I am very familiar with the office buildings of San Jose, and I’m also familiar with the city’s untapped potential. I know because I commute to San Jose almost every day. Although it’s third largest city in California, the street-life in downtown San Jose is considerably sleepy, as many charming retail storefronts sit vacant and freshly-built condos remain on the market. Not unlike many American cities, San Jose sprawls well beyond its downtown district and its culture is more defined by the conveniences of the automobile than the tree-lined pedestrian corridors of the downtown area. Though the city is making efforts to attract people with an infusion of downtown cultural amenities – building mixed-use housing, creating cultural programs, opening posh eateries—the landscape remains sparse and its personality undefined. In this state of transition, I often wonder: Who are the people that comprise this changing place?
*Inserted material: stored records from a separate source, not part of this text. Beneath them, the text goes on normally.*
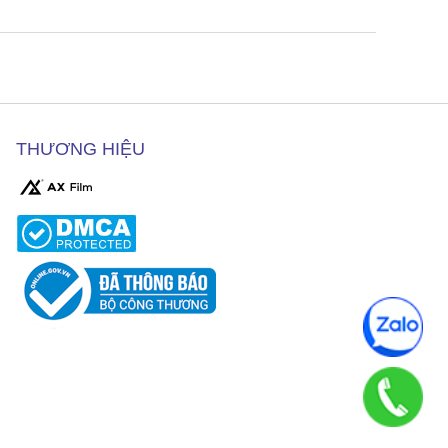
THƯƠNG HIỆU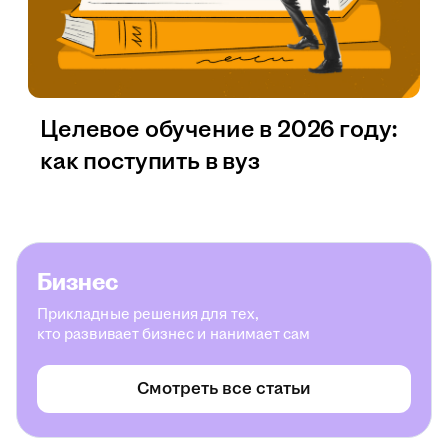
Целевое обучение в 2026 году:
как поступить в вуз
Бизнес
Прикладные решения для тех,
кто развивает бизнес и нанимает сам
Смотреть все статьи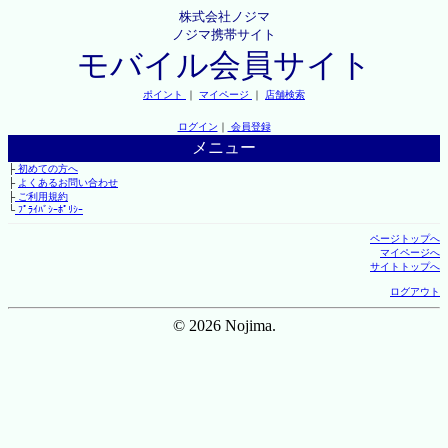
株式会社ノジマ
ノジマ携帯サイト
モバイル会員サイト
ポイント
｜
マイページ
｜
店舗検索
ログイン
｜
会員登録
メニュー
├
初めての方へ
├
よくあるお問い合わせ
├
ご利用規約
└
ﾌﾟﾗｲﾊﾞｼｰﾎﾟﾘｼｰ
ページトップへ
マイページへ
サイトトップへ
ログアウト
© 2026 Nojima.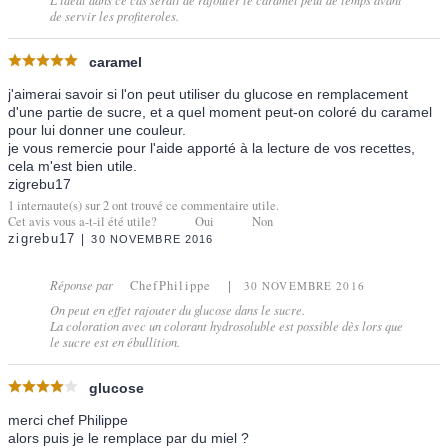
L'idéal dans ce cas serait de rajouter le caramel peut de temps avant
de servir les profiteroles.
caramel
j'aimerai savoir si l'on peut utiliser du glucose en remplacement
d'une partie de sucre, et a quel moment peut-on coloré du caramel
pour lui donner une couleur.
je vous remercie pour l'aide apporté à la lecture de vos recettes,
cela m'est bien utile.
zigrebu17
1
internaute(s) sur
2
ont trouvé ce commentaire utile.
Cet avis vous a-t-il été utile?
Oui
Non
zigrebu17
30 NOVEMBRE 2016
Réponse par
ChefPhilippe
30 NOVEMBRE 2016
On peut en effet rajouter du glucose dans le sucre.
La coloration avec un colorant hydrosoluble est possible dès lors que
le sucre est en ébullition.
glucose
merci chef Philippe
alors puis je le remplace par du miel ?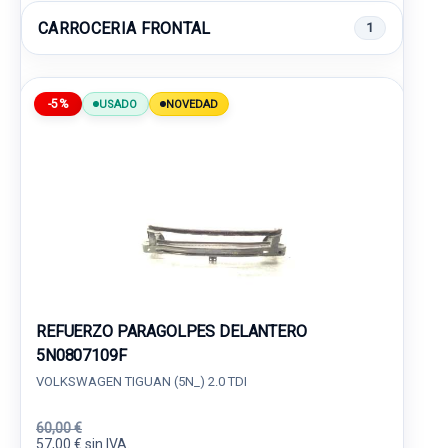
CARROCERIA FRONTAL
1
-5%
USADO
NOVEDAD
REFUERZO PARAGOLPES DELANTERO
5N0807109F
VOLKSWAGEN TIGUAN (5N_) 2.0 TDI
60,00 €
57,00 € sin IVA.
What is the creative identity of downtown San Jose?
Perhaps it is my personal interest in the everyday people of downtown San Jose that initially drew me to Brumit’s project. On any given day I see tech workers, city employees, museum staff, university students, homeless people, and detached commuters. Rarely is there an opportunity to engage with these individuals and actually recognize each one’s creative attributes. So when I arrived at the South Bay Talent Center’s final weekly showcase on a warm August evening, I honestly did not know what to expect.
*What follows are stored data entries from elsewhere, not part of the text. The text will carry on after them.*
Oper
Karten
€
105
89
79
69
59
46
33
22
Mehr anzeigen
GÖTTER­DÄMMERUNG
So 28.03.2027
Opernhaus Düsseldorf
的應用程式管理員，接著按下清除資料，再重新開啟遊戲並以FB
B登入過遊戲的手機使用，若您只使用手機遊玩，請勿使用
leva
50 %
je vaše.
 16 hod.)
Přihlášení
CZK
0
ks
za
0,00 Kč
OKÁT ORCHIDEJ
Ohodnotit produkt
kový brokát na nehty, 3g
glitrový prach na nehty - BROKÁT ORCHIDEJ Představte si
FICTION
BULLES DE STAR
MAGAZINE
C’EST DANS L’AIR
With glossy reality television programs like American Idol, the X Factor and America’s Got Talent, the idea of a talent show is a familiar one. However, finding one in a downtown office space adjacent to the pubs, eateries and other business offices felt wonderfully off-kilter. The set of the talent show was minimal – a banner with “SOUTH BAY TALENT CENTER” hung above the stage that hosted a piano, a microphone, and an amp. Even with the simple set, the expectation to perform that evening was clear. As Brumit and his wife Sarah Wagner (an artist who helped Brumit with the project), greeted the audience/participants, a buzz of anticipation filled the air.
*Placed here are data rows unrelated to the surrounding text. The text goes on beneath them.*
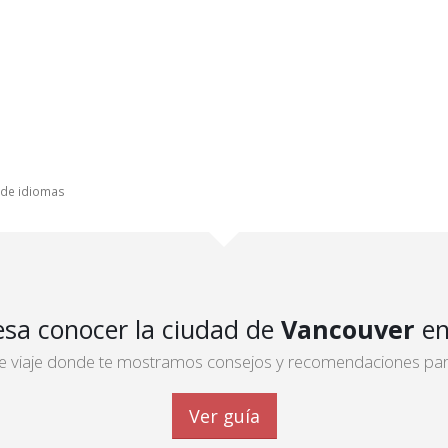
o de idiomas
esa conocer la ciudad de
Vancouver
en
 de viaje donde te mostramos consejos y recomendaciones para 
Ver guía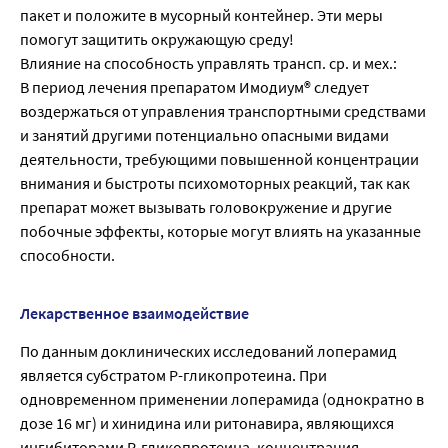
пакет и положите в мусорный контейнер. Эти меры
помогут защитить окружающую среду!
Влияние на способность управлять трансп. ср. и мех.:
В период лечения препаратом Имодиум® следует
воздержаться от управления транспортными средствами
и занятий другими потенциально опасными видами
деятельности, требующими повышенной концентрации
внимания и быстроты психомоторных реакций, так как
препарат может вызывать головокружение и другие
побочные эффекты, которые могут влиять на указанные
способности.
Лекарственное взаимодействие
По данным доклинических исследований лоперамид
является субстратом Р-гликопротеина. При
одновременном применении лоперамида (однократно в
дозе 16 мг) и хинидина или ритонавира, являющихся
ингибиторами Р-гликопротеина, концентрация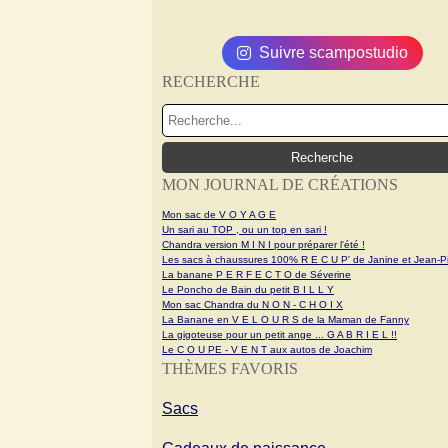
Suivre scampostudio
RECHERCHE
MON JOURNAL DE CRÉATIONS
Mon sac de V O Y A G E
Un sari au TOP , ou un top en sari !
Chandra version M I N I pour préparer l'été !
Les sacs à chaussures 100% R E C U P' de Janine et Jean-Pi
La banane P E R F E C T O de Séverine
Le Poncho de Bain du petit B I L L Y
Mon sac Chandra du N O N - C H O I X
La Banane en V E L O U R S de la Maman de Fanny
La gigoteuse pour un petit ange ... G A B R I E L !!
Le C O U PE - V E N T aux autos de Joachim
THÈMES FAVORIS
Sacs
The performances that night were not polished Hollywood routines but earnest acts and, as an audience member, I had no idea what would happen next. Brumit loosely directed the show to invite the creative potential of whatever would follow. In fact, anyone who walked through the door could sign-up and perform. This messy and democratic vision fostered not only a sympathetic audience but also sincere performances. That night I met Red, a soft-spoken homeless man and regular of the South Bay Talent Center who passionately played the penny whistle and made heart-breaking apologies about his songs. Two singers/songwriters coincidentally stumbled upon the talent show while walking to their evening dinner plans and spontaneously performed original folk-inspired ballads about looking for love. The parents of two-year-old twins plopped their bubbling toddlers on the piano bench to make cacophonous sounds that could pass as avant-garde experimental noise. A retired and well-dressed man beautifully played the piano, and even after an encore, only dismissively accepted applause.
Like much of Brumit’s socially engaged artwork, The South Bay Talent Center utilized a recognizable framework, in this case the talent show, which encouraged everyday people to interact. Relying on the willing collaboration of the audience to produce the artwork, the project dissolved the distinction between artists/audience and was open to the creative, random, and surprising potential of the world. Participants were driven to exhibit what they were naturally passionate about, whether this was drawing a picture, attempting a handstand, playing a song, or reciting a joke. With a set-up that was both familiar and strange, the project challenged expectations of public norms in downtown San Jose, transforming the ordinary to the extraordinary and the practical to the poetic.
I learned so much about the creative imaginations of downtown San Jose at the South Bay Talent Center that night. As a portrait of the area, it depicted a diverse place filled with unexpected characters and perspectives. It unearthed the beautiful strangeness of a typically quiet downtown. More importantly, the project invited the opportunity to re-imagine our selves and our relationships to each other. We can be performers, cultural producers, audience members, and passive consumers. In an ordinary office space in downtown San Jose, the South Bay Talent Center incited us to recognize our talent—whatever we chose it to be—and to actually do something about it. Brumit set up a stage for us to consider our collective participation as a vital part in shaping our cultural community.